Le lundi 15 septembre 2008, c’est la douche froide et l’incompréhension au siège parisien de Lehman Brothers, au 7, place d’Iéna, dans le 16e arrondissement. La holding américaine vient de faire faillite. Très vite, les banquiers stars de la filiale française sont livrés à eux-même. Dans la semaine, Barclays négocie la reprise des activités nord-américaines de Lehman Brothers. Dès le samedi, un call est organisé avec l’ensemble des patrons Europe de la banque US pour décider de son sort quant à son éventuel repreneur. |
À l’issue du vote, la banque Nomura remporte la majorité des voix. Ô surprise, tout comme la chute de Lehman Brothers n’était envisageable quelques jours plus tôt, le fait que la discrète Japonaise emporte la partie Europe et Asie de l’éminente banque d’affaires en a étonné plus d’un.
Il est vrai que la banque nippone était peu implantée sur le Vieux Continent. À Paris, la succursale ne disposait que d’une activité dédiée à la vente d’actions asiatiques ainsi que d’une boutique M&A spécialisée dans les opérations transfrontalières avec le Japon.
Garder les meilleurs "Lehmanites"
Avec la reprise de Lehman Brothers Europe, Nomura a su tirer avantage du dépeçage organisé de la banque d’affaires américaine. Pour la partie française, l’opération se concrétise le 7 Janvier 2009 après l’intervention de l’administrateur judiciaire Alain Bachelot. Le deal est conclu pour une somme symbolique.
Avec cette opération, Banque Nomura France (BNF), la filiale française de la banque nippone, se diversifie dans trois métiers supplémentaires et ajoute les activités de banque d'investissement, de courtage et de recherche à son offre de services.
Jérôme Calvet, codirecteur de Nomura France et responsable du pôle banque d’investissement, précise que le positionnement de son établissement « est celui d’un challenger à vocation de leader dans chacune de [ses] spécialités ».
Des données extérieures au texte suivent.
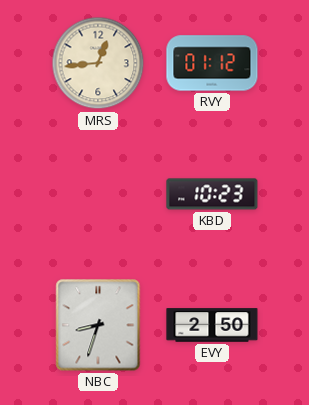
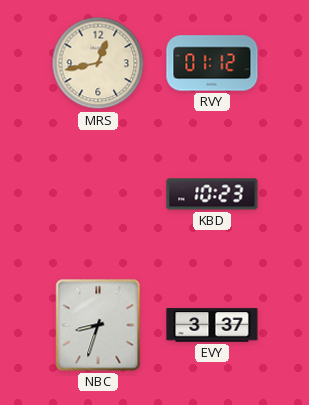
MRS: 12:44 -> 12:43
EVY: 2:50 -> 3:37
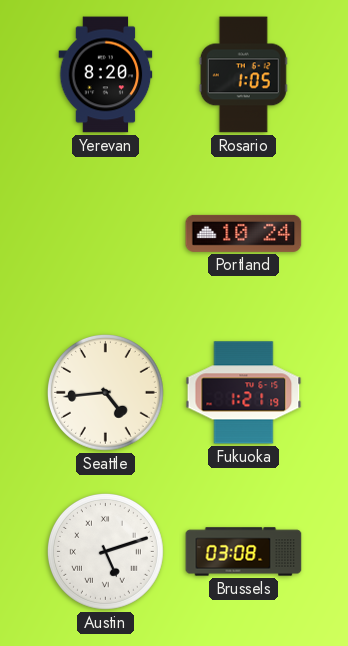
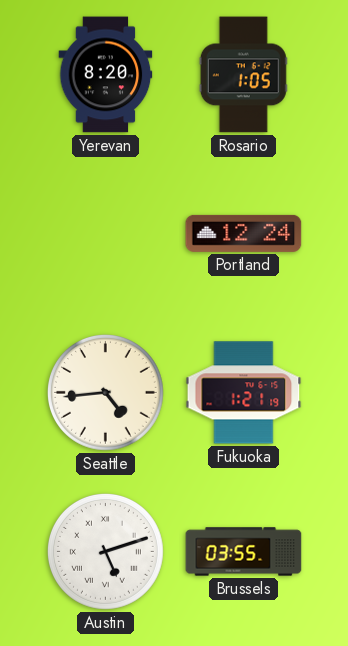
Portland: 10:24 -> 12:24
Brussels: 03:08 -> 03:55
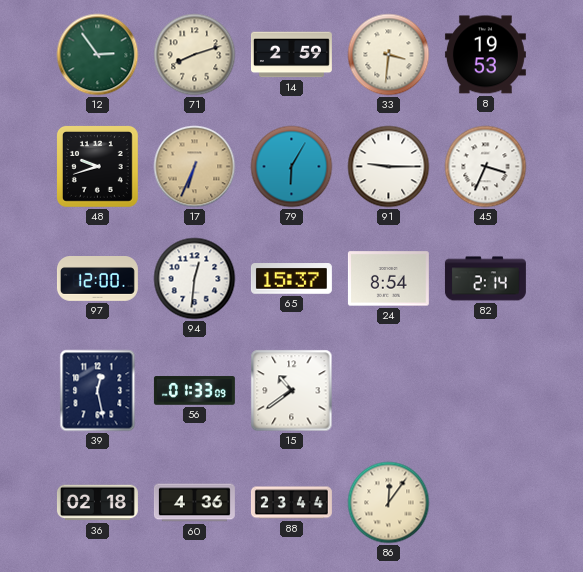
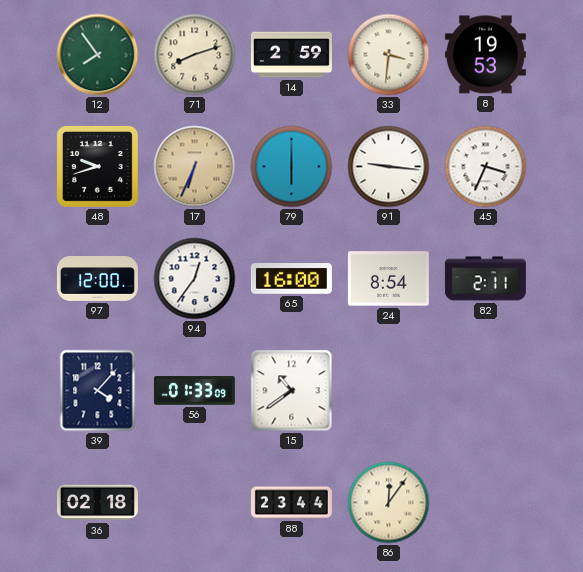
12: 2:54 -> 7:54
79: 6:05 -> 6:00
91: 9:15 -> 9:16
94: 12:31 -> 12:36
65: 15:37 -> 16:00
82: 2:14 -> 2:11
39: 12:28 -> 4:07
60: 4:36 -> none
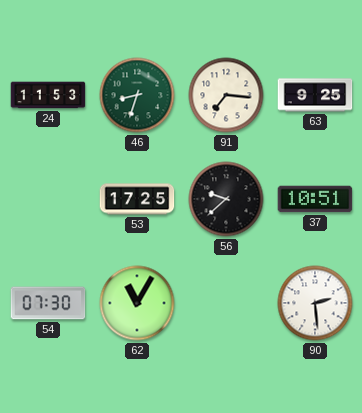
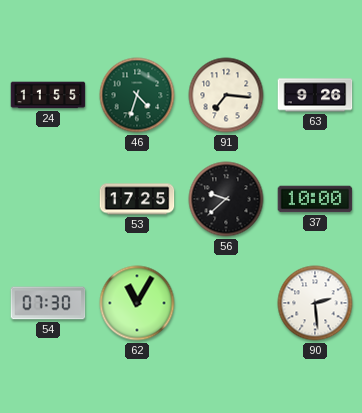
24: 11:53 -> 11:55
46: 8:33 -> 4:33
63: 9:25 -> 9:26
37: 10:51 -> 10:00
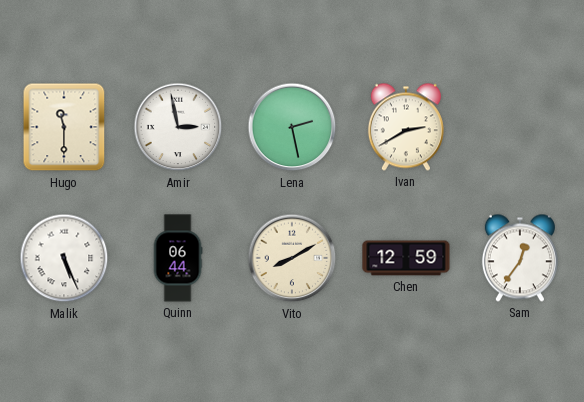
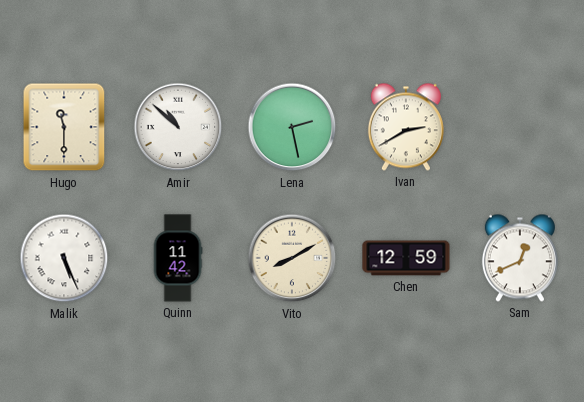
Amir: 2:58 -> 10:52
Quinn: 06:44 -> 11:42
Sam: 12:36 -> 12:41
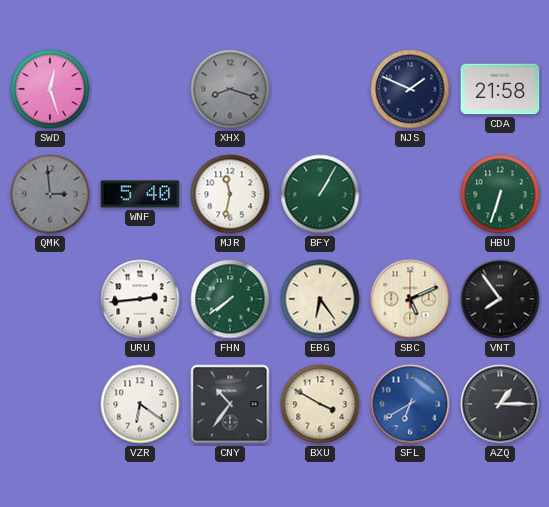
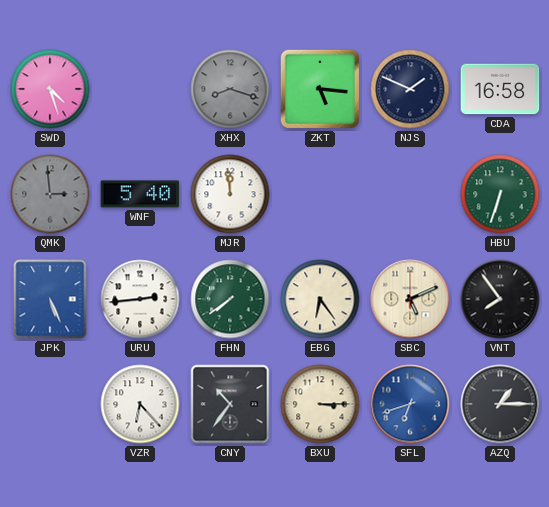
SWD: 12:27 -> 4:27
ZKT: none -> 5:16
CDA: 21:58 -> 16:58
MJR: 11:32 -> 11:59
BFY: 1:05 -> none
JPK: none -> 5:26
VZR: 6:21 -> 6:23
BXU: 3:50 -> 3:15
SFL: 6:40 -> 6:42
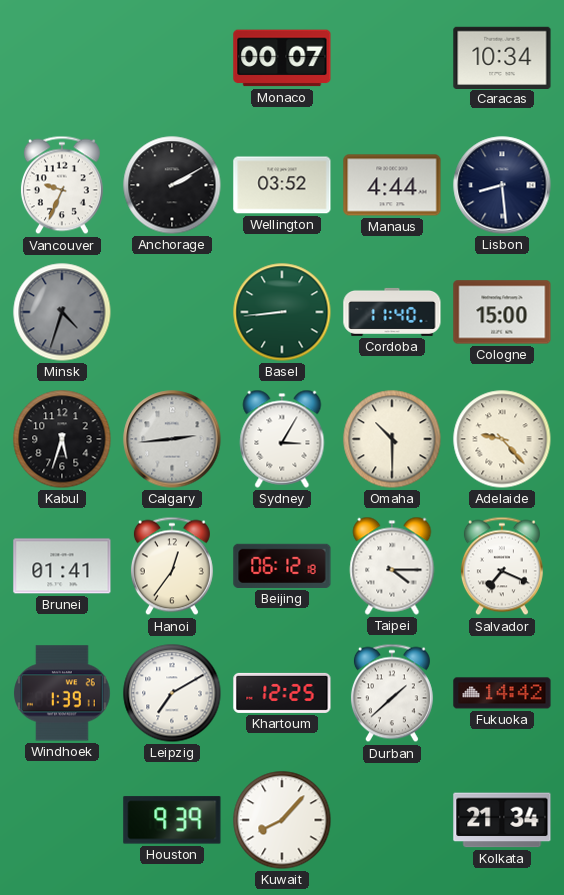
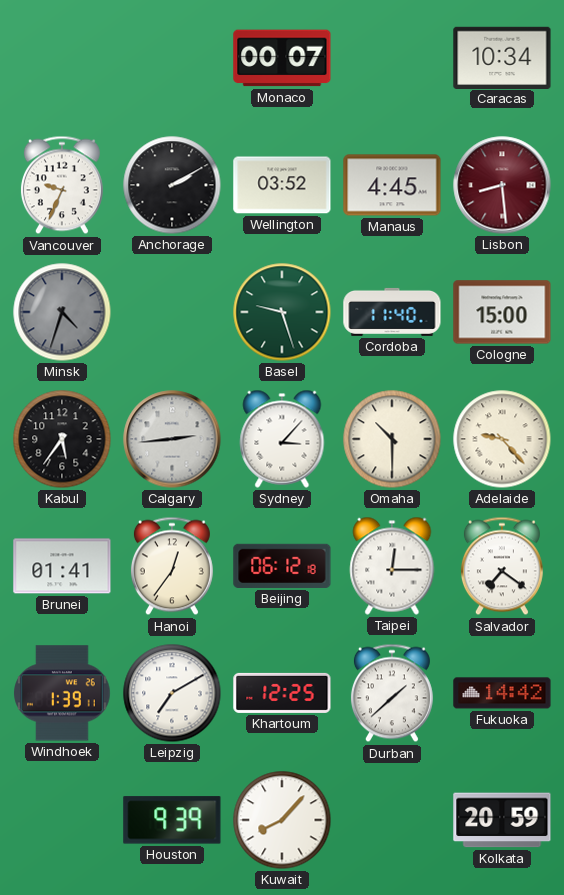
Manaus: 4:44 -> 4:45
Lisbon dial: navy -> burgundy
Basel: 8:44 -> 9:27
Kabul: 5:33 -> 5:36
Sydney: 3:05 -> 3:07
Taipei: 4:15 -> 12:15
Salvador: 7:19 -> 7:21
Kolkata: 21:34 -> 20:59
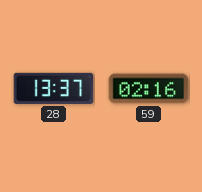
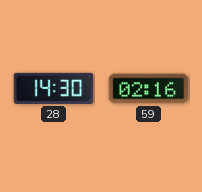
28: 13:37 -> 14:30
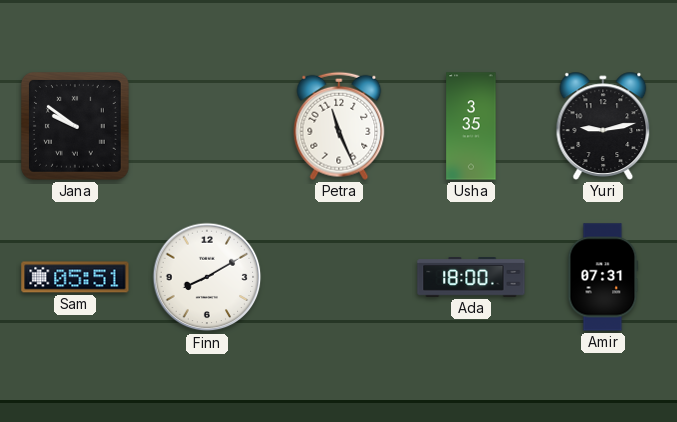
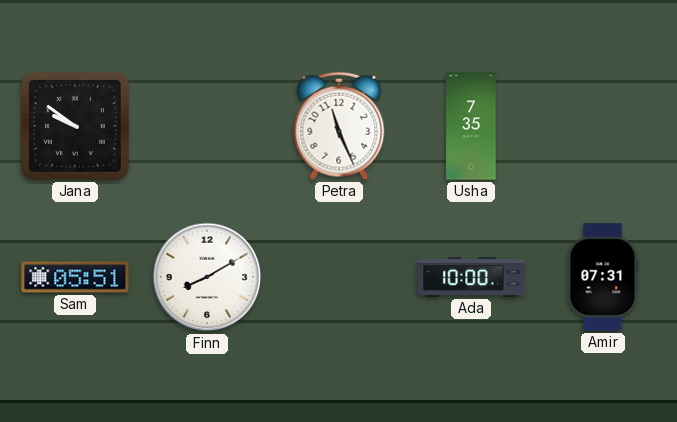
Usha: 3:35 -> 7:35
Yuri: 9:13 -> none
Ada: 18:00 -> 10:00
Pour l’ancien responsable de Lehman Brothers à Paris, la constitution des équipes se fait sans difficulté : une grande partie de ses collaborateurs le suit dans l’aventure.
Il est vrai que Nomura ne lésine pas sur les moyens pour garder les meilleurs « Lehmanites », leur garantissant deux années de bonus pour 2008 et 2009 sur la base du très bon cru perçu au titre de l’année 2007. « En Europe, précise Jérôme Calvet, nous avons récupéré des équipes internationales d’une grande qualité. Dans le monde, Nomura est une banque d’affaires internationale qui regroupe près de 70 nationalités, et ajoute qu’il n’y a de ce fait pas eu de choc culturel avec la nouvelle maison mère. » |
Par ailleurs, il se dit « fier du travail accompli en un an par [ses] équipes qui ont su adapter leurs talents au contexte de marché ».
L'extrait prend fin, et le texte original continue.